Qu’était elle venue chercher là ? Un dérivatif à son ennui ? Une amie ? Je n’en avais cure alors que je la regardais à la dérobée dans le taxi…
Sa bouche était plus expressive que son regard, son cou était long et ses mains fines…C’était un cygne immaculé et stupide me gaussais je intérieurement.
Stupide ou pas, elle était d’une rare beauté avec ses yeux noirs et la finesse de ses mains.
Le taxi sommé d’attendre, une fois dans l’immeuble, je l’ai surprise dès l’ascenseur, car calme jusqu’à présent, je lui saisis brusquement la nuque presque à lui faire mal et appuyait ainsi jusqu’à chez moi…
Je l’ai dévêtue sans la regarder, sans mot dire.
Nous la regarderons plus tard…._ensemble_.
Elle en poussa un cri de contrariété car loin de l’allonger je la fis se tenir debout face à un miroir…
Elle paraissait aussi déçue qu’intriguée de ma froideur car quand sa bouche s’approchait, je l’écartais avec agacement…elle cherchait à me faire céder et la séance d’habillage qui suivit celle assez docile (et pour cause) de déshabillage fut épuisante et agaçante…
Ses « aie » et ses « ouille » lui valurent des coups d’épingle à moitié (à moitié seulement) involontaires de ma part et un serrage un peu trop marqué du corset…
J’ »emballais mon cadeau », la rendant suffocante et appétissante, comme une araignée enroule sa proie dans de la soie…elle ne comprenait toujours pas.
Je la fis boire encore, un vin capiteux comme son sang qui perlait encore des petites écorchures et piqûres que je lui avais fait pendant qu’elle se débattait…Par jeu ? Par peur ? Par gêne ?elle ne me répondit même pas, ce qui m’aiguillonna encore plus….
Je me retins de recommencer, de la mordre, de la marquer, car je la voulais intacte dans sa tenue de poupée victorienne….elle était à présent sublime, ses cheveux brillants comme une aile de corbeau, ses yeux noirs profondément ombrés, sa bouche rouge et taillée comme un rubis, sa taille et ses seins moulées par le busc et ses pas entravés par des bottes aussi belles que trop hautes….
Elle menaçait de ne plus trouver drôle le jeu et se montrait fort hésitante quand je la remis dans le taxi….
Pour m’assurer qu’elle ne fuirait pas,en dépit de ses chaussures qui lui donnait une démarche de biche réellement chassée désormais,je lui mis une laisse facile à faire passer pour un bijou tant elle était fine et travaillée mais aussi solide qu’une chaîne….

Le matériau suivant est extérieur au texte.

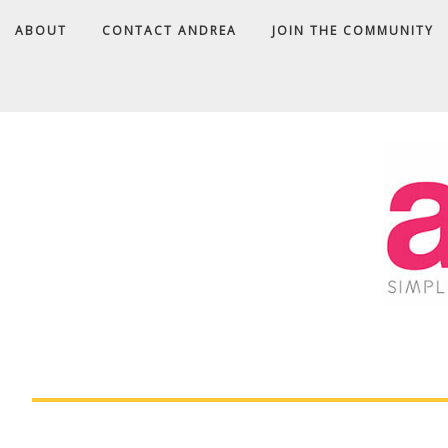
ABOUT
CONTACT ANDREA
JOIN THE COMMUNITY
A
D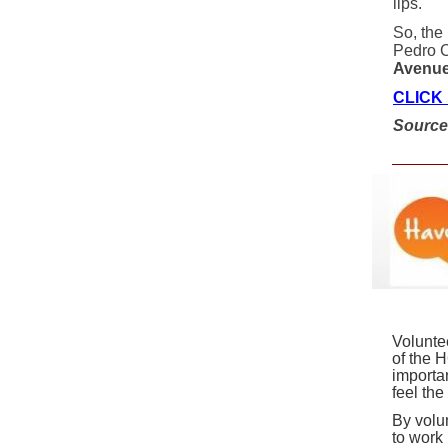
lips.
So, the
Pedro C
Avenue 
CLICK
Sourc
Volunte
of the 
importa
feel th
By volu
to work 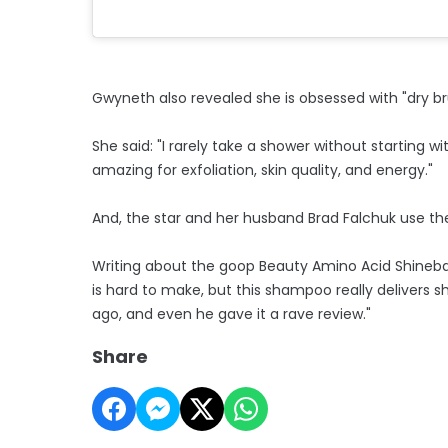
Gwyneth also revealed she is obsessed with "dry bru
She said: "I rarely take a shower without starting w
amazing for exfoliation, skin quality, and energy."
And, the star and her husband Brad Falchuk use 
Writing about the goop Beauty Amino Acid Shinebat
is hard to make, but this shampoo really delivers sh
ago, and even he gave it a rave review."
Share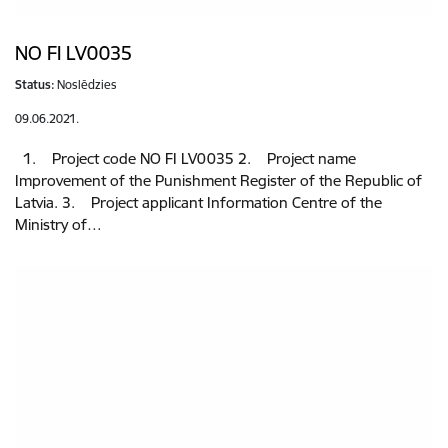
NO FI LV0035
Status:
Noslēdzies
09.06.2021.
1. Project code NO FI LV0035 2. Project name
Improvement of the Punishment Register of the Republic of
Latvia. 3. Project applicant Information Centre of the
Ministry of…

Pour faire cesser ses protestations naissantes qui auraient renforcée la méfiance déjà naissante de notre chauffeur ,je l’embrassais profondément dans l’obscurité,tout le temps que dura le trajet mes lèvres soudées aux siennes la firent taire.
Je la tirais puis la poussais dans le couloir, provoquent un nouveau débat simulé cette fois-ci de sa part, prétexte à un semi-ébat de la mienne ou je promenais mes mains sur elle, grisée par l’odeur familière des vêtements que je lui avais « prêtés « mêlée à la fragrance de l’étrangère, grisée par son air interloqué et bien curieux tout de même, grisée par sa peau douce et mon propre désir encore frustré, mais surtout excitée à l’avance par sa réaction à Lui….
Il dormait….Comme d’habitude légèrement, puisque le claquement de nos très hauts talons et le cliquetis léger de la chaîne le firent se redresser immédiatement….Ses yeux d'or s'entrouvrirent,il s’étira, et nous regarda, surpris puis un sourire se dessina….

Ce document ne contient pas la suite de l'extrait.